The purpose of operating the evaporator as close to a superheating set-point temperature as possible no matter operation duty is of importance to get as high utilization factor as possible. Thus, it is of economic importance. Further, it has an influence to other components cooperating with the evaporator, such as a compressor, since compressors normally are sensitive to liquid content. Any droplets remaining in the evaporated fluid when reaching the inlet of the compressor may damage the same. Also, there is an economical interest of operating the evaporator as close to the superheating temperature difference as possible since once the fluid has reached the superheating temperature difference the fluid is completely dry and there is no substantial gain in increasing the temperature additionally. The superheating temperature set-point above is determined by the system manufacturer to incorporate a certain wanted safety margin against the risk of receiving liquid into the compressor. The problems discussed above get more pronounced when the load of the evaporator is changed. This may by way of example be the case when changing the operation duty of an air conditioning system, from one temperature to another, meaning that the amount of fluid to be supplied to the evaporator is changed.
Documents EP2156112B1 and WO2008151639A1 provide a method for controlling a refrigerant distribution among at least two evaporators in such a manner that the refrigeration capacity of air-heated evaporators is utilized to the greatest possible extent. This is made by monitoring a superheat of refrigerant at a common outlet of the evaporators. Further, this is made by altering a mass flow of refrigerant through a selected evaporator while keeping the total mass flow of refrigerant through all the evaporators substantially constant. The flow is controlled by one single valve being an expansion valve. Thus, the two documents provide a solution to controlling the operation of a plurality of air-heated evaporators, in which method each evaporator is evaluated as a complete unit and in which method each unit is controlled in view of additional evaporators arranged in the same circuit.

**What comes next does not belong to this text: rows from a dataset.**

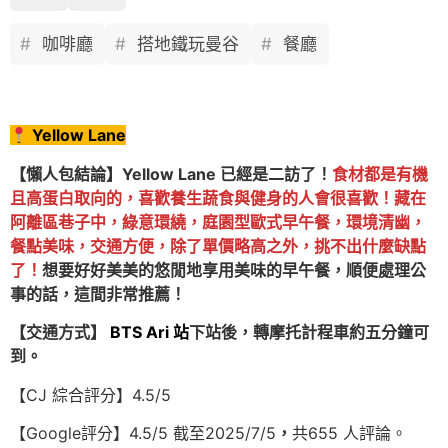
咖啡廳
搭地鐵玩曼谷
餐廳
Yellow Lane
【懶人包結論】Yellow Lane 已經是二訪了！
食材都是有機
且高蛋白取向的，喜歡養生蔬食與健身的人會很喜歡！藏在
阿離區巷子中，綠意環繞，庭園型歐式早午餐，環境清幽，
餐點美味，交通方便，除了單價略高之外，挑不出什麼缺點
了！
想要好好美美的悠閒地享用美味的早午餐，順便處理公
事的話，這間非常推薦！
【交通方式】
BTS Ari 站
下站後，轉摩托計程車約五分鐘可
到。
【CJ 綜合評分】4.5/5
【Google評分】4.5/5 截至2025/7/5
，
共655 人評論。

Other examples of documents disclosing systems comprising multiple evaporators and/or multiple heat exchangers are U.S. Pat. No. 6,415,519B1 and EP0750166A2. In U.S. Pat. No. 6,415,519B1, multiple evaporators are utilized for cooling a multi-component computer system. In EP0750166A2, a plurality of indoor heat-exchangers is disclosed. Also these two documents provide solutions to controlling the operation of a plurality of heat-exchangers and/or evaporators in a system, in which each evaporator/heat-exchanger is evaluated as a complete unit.
Generally, the efficiency of evaporators and especially plate heat exchangers at part load is a raising issue. More focus is put on how the evaporator performs at different operation duties instead of being measured at only one operation duty. By way of example, laboratory scale trials have shown that an air-conditioning system can save 4-10% of its energy consumption just by improved evaporator function at part load for a given brazed plate heat exchanger. Further, an evaporator system is typically only operating at full capacity for 3% of the time, while most evaporators are designed and tuned for a full capacity operation.